(The data Opens)
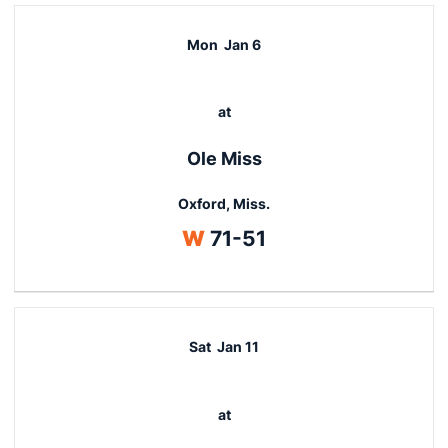
Mon
Jan 6
at
Ole Miss
Oxford, Miss.
Win
W
71-51
Sat
Jan 11
at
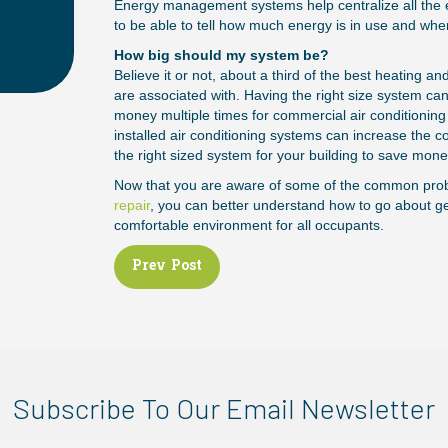
Energy management systems help centralize all the 
to be able to tell how much energy is in use and whe
How big should my system be?
Believe it or not, about a third of the best heating a
are associated with. Having the right size system 
money multiple times for commercial air conditioning
installed air conditioning systems can increase the 
the right sized system for your building to save mone
Now that you are aware of some of the common pro
repair
, you can better understand how to go about get
comfortable environment for all occupants.
Posts
Prev Post
navigation
Subscribe To Our Email Newsletter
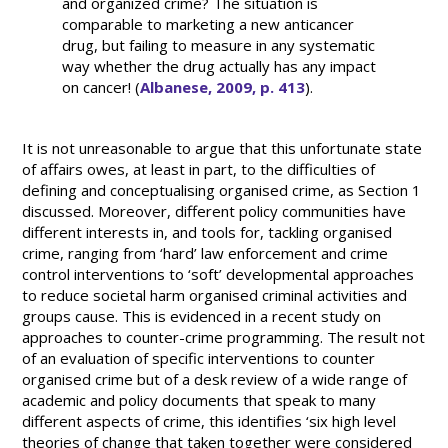
and organized crime? The situation is
comparable to marketing a new anticancer
drug, but failing to measure in any systematic
way whether the drug actually has any impact
on cancer! (
Albanese, 2009, p. 413
).
It is not unreasonable to argue that this unfortunate state
of affairs owes, at least in part, to the difficulties of
defining and conceptualising organised crime, as Section 1
discussed. Moreover, different policy communities have
different interests in, and tools for, tackling organised
crime, ranging from ‘hard’ law enforcement and crime
control interventions to ‘soft’ developmental approaches
to reduce societal harm organised criminal activities and
groups cause. This is evidenced in a recent study on
approaches to counter-crime programming. The result not
of an evaluation of specific interventions to counter
organised crime but of a desk review of a wide range of
academic and policy documents that speak to many
different aspects of crime, this identifies ‘six high level
theories of change that taken together were considered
(The data Closes)
> _What the exercise asks_: To complete the exercise, return the listing above exactly and omit its pictures.

> _Output of the exercise_:
Mon
Jan 6
at
Ole Miss
Oxford, Miss.
Win
W
71-51
Sat
Jan 11
at
Energy management systems help centralize all the 
to be able to tell how much energy is in use and whe
How big should my system be?
Believe it or not, about a third of the best heating a
are associated with. Having the right size system 
money multiple times for commercial air conditioning
installed air conditioning systems can increase the 
the right sized system for your building to save mone
Now that you are aware of some of the common pro
repair
, you can better understand how to go about get
comfortable environment for all occupants.
Posts
Prev Post
navigation
Subscribe To Our Email Newsletter
and organized crime? The situation is
comparable to marketing a new anticancer
drug, but failing to measure in any systematic
way whether the drug actually has any impact
on cancer! (
Albanese, 2009, p. 413
).
It is not unreasonable to argue that this unfortunate state
of affairs owes, at least in part, to the difficulties of
defining and conceptualising organised crime, as Section 1
discussed. Moreover, different policy communities have
different interests in, and tools for, tackling organised
crime, ranging from ‘hard’ law enforcement and crime
control interventions to ‘soft’ developmental approaches
to reduce societal harm organised criminal activities and
groups cause. This is evidenced in a recent study on
approaches to counter-crime programming. The result not
of an evaluation of specific interventions to counter
organised crime but of a desk review of a wide range of
academic and policy documents that speak to many
different aspects of crime, this identifies ‘six high level
theories of change that taken together were considered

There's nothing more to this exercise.